Segment Open
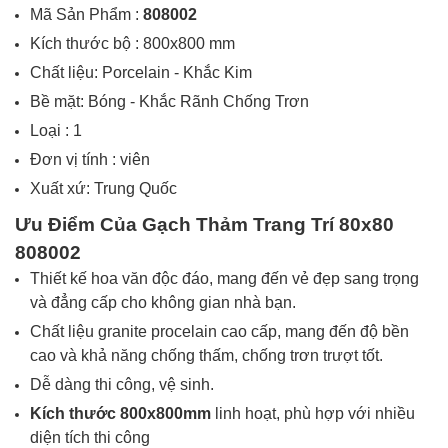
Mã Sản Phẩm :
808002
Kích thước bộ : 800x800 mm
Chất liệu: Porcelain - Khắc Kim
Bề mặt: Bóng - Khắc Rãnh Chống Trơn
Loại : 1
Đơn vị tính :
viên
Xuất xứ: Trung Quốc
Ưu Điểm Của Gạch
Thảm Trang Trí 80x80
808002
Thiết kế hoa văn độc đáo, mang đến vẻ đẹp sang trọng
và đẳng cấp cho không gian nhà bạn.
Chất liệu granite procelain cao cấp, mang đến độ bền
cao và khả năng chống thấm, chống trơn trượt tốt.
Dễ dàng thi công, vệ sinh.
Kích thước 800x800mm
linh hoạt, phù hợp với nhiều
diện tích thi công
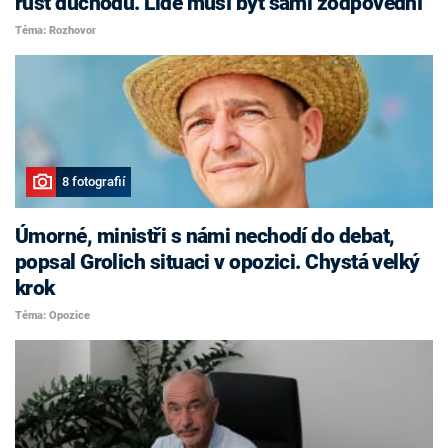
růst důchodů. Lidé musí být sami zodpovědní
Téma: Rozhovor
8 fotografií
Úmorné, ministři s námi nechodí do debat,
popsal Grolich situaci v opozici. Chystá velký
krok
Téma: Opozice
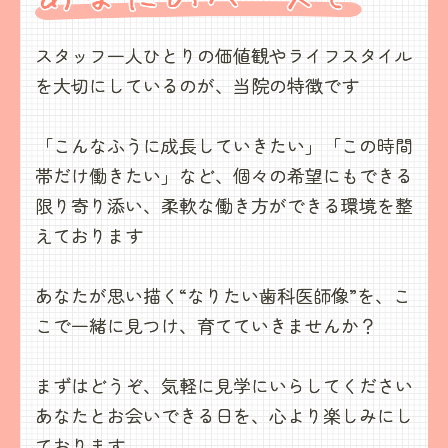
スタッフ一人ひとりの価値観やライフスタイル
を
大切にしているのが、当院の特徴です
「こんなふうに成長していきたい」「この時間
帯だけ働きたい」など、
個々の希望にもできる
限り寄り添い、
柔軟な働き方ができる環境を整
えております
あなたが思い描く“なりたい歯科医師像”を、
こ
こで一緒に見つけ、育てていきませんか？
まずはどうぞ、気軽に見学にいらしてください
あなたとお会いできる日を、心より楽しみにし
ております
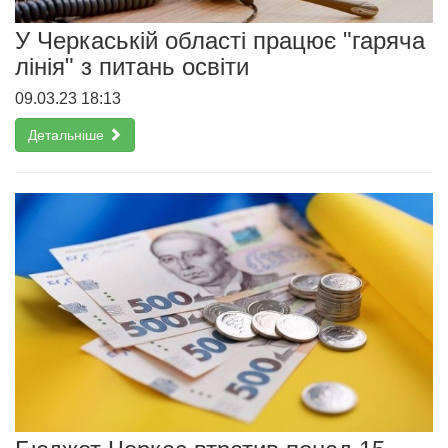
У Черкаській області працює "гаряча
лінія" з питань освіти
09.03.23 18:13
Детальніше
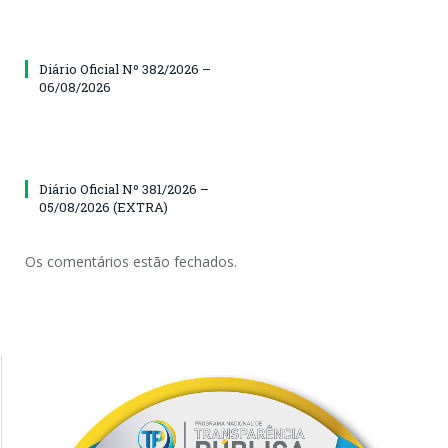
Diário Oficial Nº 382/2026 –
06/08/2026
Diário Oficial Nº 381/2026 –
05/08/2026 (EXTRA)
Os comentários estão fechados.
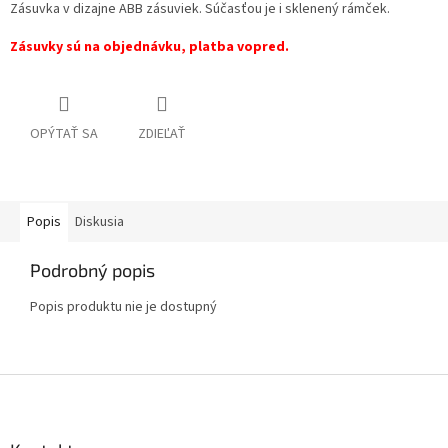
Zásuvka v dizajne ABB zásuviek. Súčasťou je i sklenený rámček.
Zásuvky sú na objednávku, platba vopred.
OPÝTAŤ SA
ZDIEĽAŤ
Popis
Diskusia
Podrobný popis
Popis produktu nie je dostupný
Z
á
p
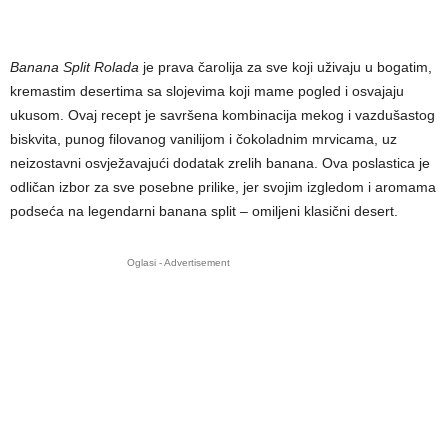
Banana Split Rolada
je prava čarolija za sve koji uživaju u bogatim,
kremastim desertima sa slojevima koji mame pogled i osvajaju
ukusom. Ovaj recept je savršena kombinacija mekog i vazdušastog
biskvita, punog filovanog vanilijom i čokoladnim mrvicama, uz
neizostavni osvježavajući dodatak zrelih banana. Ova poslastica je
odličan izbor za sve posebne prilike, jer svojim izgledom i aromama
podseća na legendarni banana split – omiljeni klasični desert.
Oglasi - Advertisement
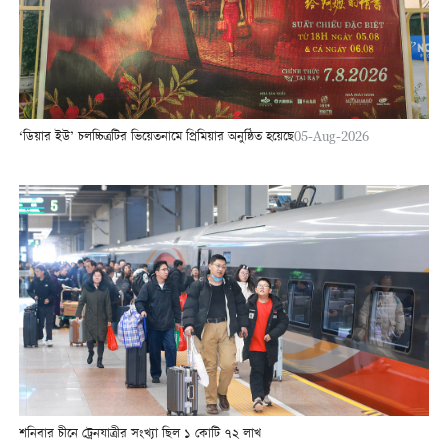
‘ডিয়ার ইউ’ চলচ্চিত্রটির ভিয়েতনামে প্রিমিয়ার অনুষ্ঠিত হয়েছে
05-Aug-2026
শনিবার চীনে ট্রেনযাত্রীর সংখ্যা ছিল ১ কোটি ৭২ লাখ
Segment Closed
*Exercise description*.
Take each line from the records and copy it unchanged, leaving images out.

*Task output*.
Mã Sản Phẩm :
808002
Kích thước bộ : 800x800 mm
Chất liệu: Porcelain - Khắc Kim
Bề mặt: Bóng - Khắc Rãnh Chống Trơn
Loại : 1
Đơn vị tính :
viên
Xuất xứ: Trung Quốc
Ưu Điểm Của Gạch
Thảm Trang Trí 80x80
808002
Thiết kế hoa văn độc đáo, mang đến vẻ đẹp sang trọng
và đẳng cấp cho không gian nhà bạn.
Chất liệu granite procelain cao cấp, mang đến độ bền
cao và khả năng chống thấm, chống trơn trượt tốt.
Dễ dàng thi công, vệ sinh.
Kích thước 800x800mm
linh hoạt, phù hợp với nhiều
diện tích thi công
růst důchodů. Lidé musí být sami zodpovědní
Téma: Rozhovor
8 fotografií
Úmorné, ministři s námi nechodí do debat,
popsal Grolich situaci v opozici. Chystá velký
krok
Téma: Opozice
スタッフ一人ひとりの価値観やライフスタイル
を
大切にしているのが、当院の特徴です
「こんなふうに成長していきたい」「この時間
帯だけ働きたい」など、
個々の希望にもできる
限り寄り添い、
柔軟な働き方ができる環境を整
えております
あなたが思い描く“なりたい歯科医師像”を、
こ
こで一緒に見つけ、育てていきませんか？
まずはどうぞ、気軽に見学にいらしてください
あなたとお会いできる日を、心より楽しみにし
ております
У Черкаській області працює "гаряча
лінія" з питань освіти
09.03.23 18:13
Детальніше
Diário Oficial Nº 382/2026 –
06/08/2026
Diário Oficial Nº 381/2026 –
05/08/2026 (EXTRA)
Os comentários estão fechados.
Zásuvka v dizajne ABB zásuviek. Súčasťou je i sklenený rámček.
Zásuvky sú na objednávku, platba vopred.
OPÝTAŤ SA
ZDIEĽAŤ
Popis
Diskusia
Podrobný popis
Popis produktu nie je dostupný
Z
á
p
Banana Split Rolada
je prava čarolija za sve koji uživaju u bogatim,
kremastim desertima sa slojevima koji mame pogled i osvajaju
ukusom. Ovaj recept je savršena kombinacija mekog i vazdušastog
biskvita, punog filovanog vanilijom i čokoladnim mrvicama, uz
neizostavni osvježavajući dodatak zrelih banana. Ova poslastica je
odličan izbor za sve posebne prilike, jer svojim izgledom i aromama
podseća na legendarni banana split – omiljeni klasični desert.
Oglasi - Advertisement
‘ডিয়ার ইউ’ চলচ্চিত্রটির ভিয়েতনামে প্রিমিয়ার অনুষ্ঠিত হয়েছে
05-Aug-2026
শনিবার চীনে ট্রেনযাত্রীর সংখ্যা ছিল ১ কোটি ৭২ লাখ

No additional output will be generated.